I was learning about SVM using 2 sources: Andrew Ng Machine Learning course from Coursera and Stanford 'Statistical Learning' (from Trevor Hastie and Robert Tibshirani). And I encountered the following contradiction:

Andrew Ng provides this formula for SVM cost function:
$$C\sum_{i=1}^m[y^{(i)}cost_1(\theta^Tx^{(i)})+(1 – y^{(i)})cost_0(\theta^Tx^{(i)})] + \frac{1}{2}\sum_{i=1}^n\theta_j^2$$
(He doesn't dive into details about $cost_1$ and $cost_0$, but says they are more or less like log-likelihood loss in logistic regression, but linear.)

Then he says that increasing $C$ leads to increased variance – and it is completely okay with my intuition from the aforementioned formula – for higher $C$ algorithm cares less about regularization, so it fits training data better. That implies higher bias, lower variance, worse stability.

But then Trevor Hastie and Robert Tibshirani say, quote:

And that means that $C$ gets bigger the more stable the margin becomes.

Also they show the following picture – the larger margins correspond to larger $C$, they say.
C regularization

Stability implies higher bias, right? So they say the opposite to Andrew Ng.

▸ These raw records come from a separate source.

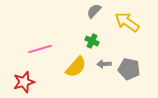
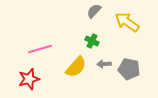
red star: moved 5 px right, 3 px up
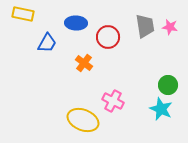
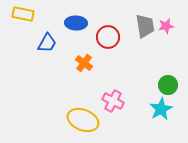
pink star: moved 4 px left, 1 px up; rotated 21 degrees counterclockwise
cyan star: rotated 20 degrees clockwise
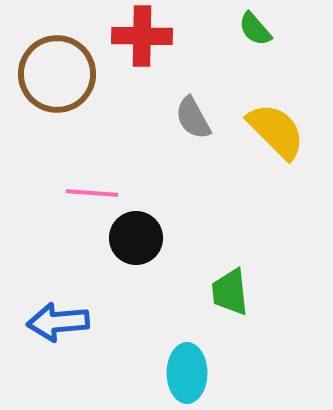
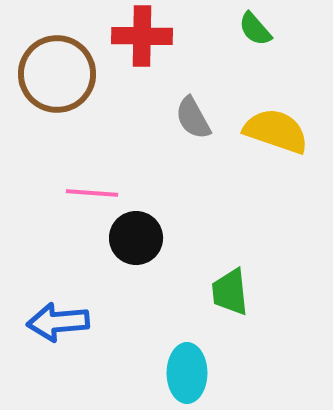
yellow semicircle: rotated 26 degrees counterclockwise
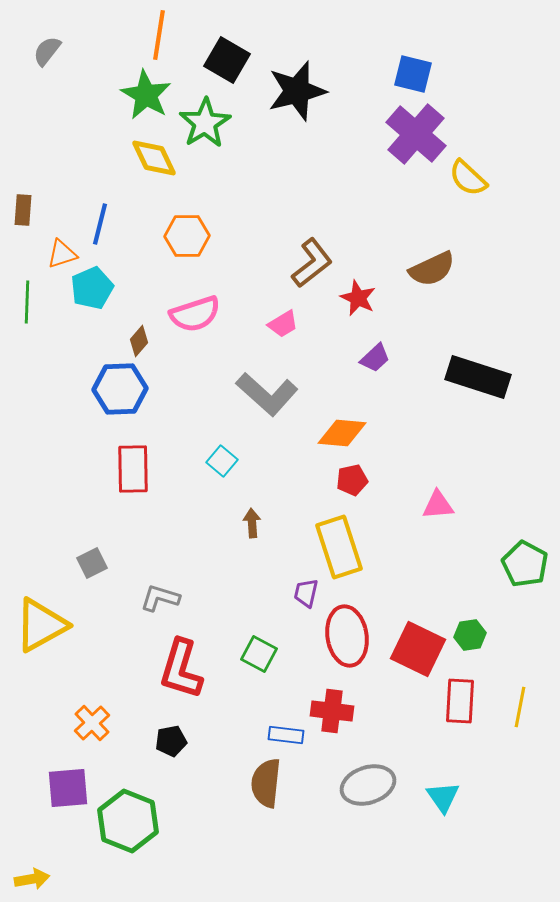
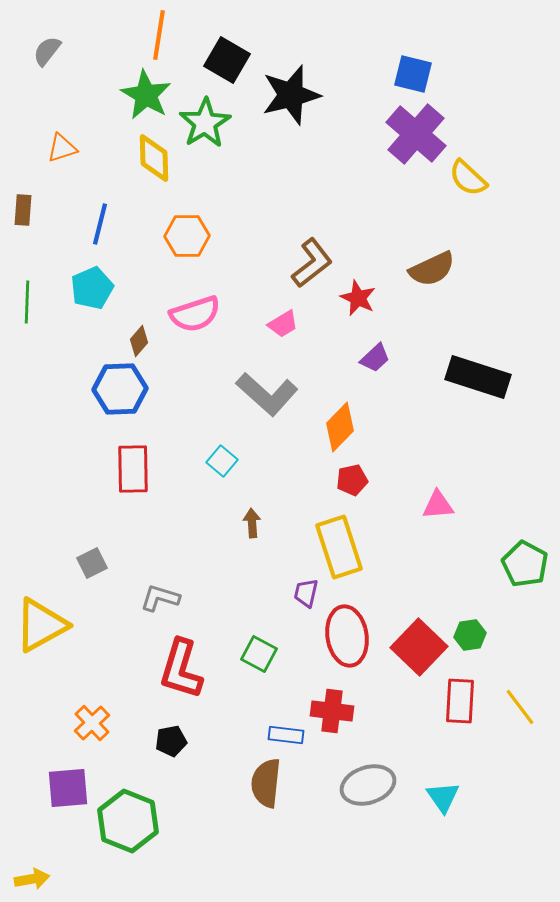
black star at (297, 91): moved 6 px left, 4 px down
yellow diamond at (154, 158): rotated 24 degrees clockwise
orange triangle at (62, 254): moved 106 px up
orange diamond at (342, 433): moved 2 px left, 6 px up; rotated 51 degrees counterclockwise
red square at (418, 649): moved 1 px right, 2 px up; rotated 18 degrees clockwise
yellow line at (520, 707): rotated 48 degrees counterclockwise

So the question is who is right?

Best Answer

The effect of the SVM C-Parameter

While the first textbook description of an SVM always speaks of "maximizing the margin", but this is only the first step. If your data is not perfectly separable there will points on the wrong side of the separating hyperplane. To allow for such points slack variables were introduced (= soft-margin SVM). They include the problematic points into the equation and weight them using the C-Parameter. This parameter is a tradeoff between maximizing the margin and minimizing the error.

Why this?

Imagine (or draw on a paper) a perfectly separable 2D dataset with a plot similar to the above. Imagine a suitable hyperplane. Image you have a hard margin svm which does not allow for such misclassified points. Now imagine you will break the rules and place a document intentionally on the other side of the hyperplane. The hyperplane will probably change a lot and will be worse than before. If you had used a soft-margin SVM instead the old solution would still be a better one.

Your example

Increasing the value of the C-Parameter
$\iff$ Weight of misclassified points is increased
$\iff$ Margin gets smaller

And i think that is what Hastie and Tibshirani meant in terms of stable: In other words closer to the hard-margin SVM.